SAN FRANCISCO (KTVU) - After more than 80 years in San Francisco’s Mission neighborhood, the Goodwill thrift store is being forced to shut down and finding an affordable location in the Mission may not be so easy.
Goodwill says it doesn’t want to close this popular store at 19th and Mission Street next month, but that it has no choice.
“I’m told they don’t want to continue our lease,” said William Rogers, CEO at Goodwill Industries.
Rogers said he does consider the decision an eviction and that the landlord told him he wants to find another use for the space, perhaps a dental office.
People on budgeted or fixed incomes who depend on Goodwill bargains will soon find its doors shut for good.
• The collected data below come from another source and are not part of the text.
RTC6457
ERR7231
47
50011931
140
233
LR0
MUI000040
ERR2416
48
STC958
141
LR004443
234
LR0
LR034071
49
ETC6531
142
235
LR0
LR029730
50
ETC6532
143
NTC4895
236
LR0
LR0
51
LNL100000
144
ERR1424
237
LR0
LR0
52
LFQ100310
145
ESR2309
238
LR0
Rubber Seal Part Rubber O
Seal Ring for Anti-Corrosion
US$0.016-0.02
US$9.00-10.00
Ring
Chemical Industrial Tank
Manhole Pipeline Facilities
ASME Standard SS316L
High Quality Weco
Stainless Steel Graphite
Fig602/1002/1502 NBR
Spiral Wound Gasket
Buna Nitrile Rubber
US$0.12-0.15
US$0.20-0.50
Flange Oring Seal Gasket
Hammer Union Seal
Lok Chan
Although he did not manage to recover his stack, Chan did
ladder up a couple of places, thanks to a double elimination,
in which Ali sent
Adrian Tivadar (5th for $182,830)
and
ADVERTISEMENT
One woman, whose main income is her disability checks, has relied on Goodwill for years. She said it was sad and that she would miss it.
Goodwill once owned the building that houses the store, but previous management sold it out and now Goodwill is being forced out.
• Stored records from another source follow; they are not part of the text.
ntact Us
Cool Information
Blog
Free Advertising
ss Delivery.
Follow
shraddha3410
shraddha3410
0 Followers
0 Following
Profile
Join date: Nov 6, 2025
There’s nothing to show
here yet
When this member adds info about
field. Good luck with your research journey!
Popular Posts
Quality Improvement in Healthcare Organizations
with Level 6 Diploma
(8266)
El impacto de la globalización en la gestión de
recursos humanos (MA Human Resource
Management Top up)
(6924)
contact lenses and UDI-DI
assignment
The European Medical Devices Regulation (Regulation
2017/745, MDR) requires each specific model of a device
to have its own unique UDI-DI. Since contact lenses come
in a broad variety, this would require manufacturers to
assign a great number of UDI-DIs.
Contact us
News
With rents climbing higher and higher, many have observed the working class and low-income are being forced out of the Mission along with many places that serve them.
Store manager Lynette Fisher received job training from Goodwill, then Goodwill hired her when she said no one else would, because of her previous legal troubles.
“I came to Goodwill and they opened the doors to me. They gave me skills I needed to reenter the workforce,” Fisher said.
Goodwill hopes to find another storefront in the Mission, but those in charge admit that with skyrocketing rents, it won’t be easy.